My DC correspondent wrote that a suggestion was made during the meeting by one of the clergymen that there might be faith formation offered during the week for people in DC, i.e., the people from the St. Thomas of Canterbury Society, since St. Luke's will be offering similar catechesis on Wednesdays in Bladensburg. In theory, there could be an informal evening prayer or compline service during these sessions, but the prayer component was not discussed at that time. I hope it will be.
In the D.C. area up until this time, there was an opportunity for worship close to home at St. Anselm's, where I was fortunate enough to visit back in January of this year. And as that community grew, it recognized this need for worship opportunity close to home, and started the associated Society of St. Gregory the Great for Northern Virginia residents. It would be a shame if this attempt to meet the needs of parishioners was discontinuted, particularly for a parish as richly blessed with clergy as St. Luke's is, which counts among its clergy Fr. Lewis, Fr. Kramer, and Fr. Sly.

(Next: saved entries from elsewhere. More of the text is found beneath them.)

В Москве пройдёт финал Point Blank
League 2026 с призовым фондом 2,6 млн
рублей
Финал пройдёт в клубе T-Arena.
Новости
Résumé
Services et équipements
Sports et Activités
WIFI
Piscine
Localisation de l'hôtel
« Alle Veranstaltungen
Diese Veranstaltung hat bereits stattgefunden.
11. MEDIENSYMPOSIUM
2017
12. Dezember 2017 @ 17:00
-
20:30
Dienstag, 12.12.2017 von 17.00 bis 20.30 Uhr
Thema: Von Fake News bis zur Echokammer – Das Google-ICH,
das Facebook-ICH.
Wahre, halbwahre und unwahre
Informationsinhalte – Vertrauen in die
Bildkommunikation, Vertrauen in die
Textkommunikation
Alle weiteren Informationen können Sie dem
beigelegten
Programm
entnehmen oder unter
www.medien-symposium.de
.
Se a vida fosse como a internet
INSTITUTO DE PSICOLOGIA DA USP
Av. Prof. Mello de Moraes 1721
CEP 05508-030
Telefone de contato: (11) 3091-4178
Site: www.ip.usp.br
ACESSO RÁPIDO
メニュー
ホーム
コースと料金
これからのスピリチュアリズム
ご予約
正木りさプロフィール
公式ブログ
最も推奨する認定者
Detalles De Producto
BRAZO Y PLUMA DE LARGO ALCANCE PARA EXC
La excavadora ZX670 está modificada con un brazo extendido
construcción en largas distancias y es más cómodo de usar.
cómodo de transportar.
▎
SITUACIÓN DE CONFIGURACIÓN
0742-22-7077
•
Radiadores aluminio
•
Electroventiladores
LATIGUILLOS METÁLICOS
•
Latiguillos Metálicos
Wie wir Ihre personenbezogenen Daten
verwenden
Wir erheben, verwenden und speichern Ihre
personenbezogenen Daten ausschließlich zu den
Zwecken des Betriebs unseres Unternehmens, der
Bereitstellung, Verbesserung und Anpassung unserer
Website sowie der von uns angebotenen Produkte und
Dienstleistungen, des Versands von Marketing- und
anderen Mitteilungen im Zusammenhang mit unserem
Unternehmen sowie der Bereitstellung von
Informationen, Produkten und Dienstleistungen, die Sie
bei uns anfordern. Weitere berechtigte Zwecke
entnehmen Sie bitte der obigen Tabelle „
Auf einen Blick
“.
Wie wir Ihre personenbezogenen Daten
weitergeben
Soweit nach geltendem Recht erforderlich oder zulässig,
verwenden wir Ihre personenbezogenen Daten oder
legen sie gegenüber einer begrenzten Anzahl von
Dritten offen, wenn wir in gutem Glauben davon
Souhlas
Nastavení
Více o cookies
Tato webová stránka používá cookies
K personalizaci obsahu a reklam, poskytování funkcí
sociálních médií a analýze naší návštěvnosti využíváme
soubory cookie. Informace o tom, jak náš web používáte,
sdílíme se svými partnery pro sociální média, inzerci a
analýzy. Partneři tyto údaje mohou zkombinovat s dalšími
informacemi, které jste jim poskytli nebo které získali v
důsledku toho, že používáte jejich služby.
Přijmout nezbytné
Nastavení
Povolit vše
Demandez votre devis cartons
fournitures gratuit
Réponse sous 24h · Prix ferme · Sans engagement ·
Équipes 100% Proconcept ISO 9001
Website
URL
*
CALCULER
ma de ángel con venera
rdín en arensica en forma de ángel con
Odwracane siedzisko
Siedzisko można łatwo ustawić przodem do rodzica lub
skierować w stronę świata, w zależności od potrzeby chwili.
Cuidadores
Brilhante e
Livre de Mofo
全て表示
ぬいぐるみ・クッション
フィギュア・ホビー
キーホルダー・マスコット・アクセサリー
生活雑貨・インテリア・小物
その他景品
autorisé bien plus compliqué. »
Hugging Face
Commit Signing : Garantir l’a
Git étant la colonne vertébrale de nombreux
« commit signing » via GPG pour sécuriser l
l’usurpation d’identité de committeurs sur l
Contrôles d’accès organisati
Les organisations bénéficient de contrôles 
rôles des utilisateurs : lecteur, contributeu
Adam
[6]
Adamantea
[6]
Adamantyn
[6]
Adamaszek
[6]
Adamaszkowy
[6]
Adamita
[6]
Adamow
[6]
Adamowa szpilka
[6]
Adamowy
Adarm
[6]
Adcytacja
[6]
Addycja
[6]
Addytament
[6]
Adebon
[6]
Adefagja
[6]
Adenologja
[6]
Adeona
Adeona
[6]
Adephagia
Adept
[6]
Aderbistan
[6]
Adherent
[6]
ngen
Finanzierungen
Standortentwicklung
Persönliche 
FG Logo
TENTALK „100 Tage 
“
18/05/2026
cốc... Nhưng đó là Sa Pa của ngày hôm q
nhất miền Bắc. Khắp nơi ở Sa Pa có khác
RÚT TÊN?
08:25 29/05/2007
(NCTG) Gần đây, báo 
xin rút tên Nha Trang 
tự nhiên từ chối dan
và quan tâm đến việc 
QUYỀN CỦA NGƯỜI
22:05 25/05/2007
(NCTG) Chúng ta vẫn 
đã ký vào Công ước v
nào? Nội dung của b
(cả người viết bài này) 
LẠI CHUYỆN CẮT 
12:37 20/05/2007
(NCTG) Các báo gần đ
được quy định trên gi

CUA is blessed with a number of chapels (the one in Caldwell Hall is particularly beautiful) and is surrounded by religious houses like St. Anselm's (including the wonderful Dominican Study House. located right across Michigan Ave from the center of CUA's campus). Why not regular services on campus and introduce the Ordinariate and the Anglican Use liturgy to a cadre of students who would then bring the memory and hopefully the practice of those treasures of Anglican patrimony out to the world as they graduate?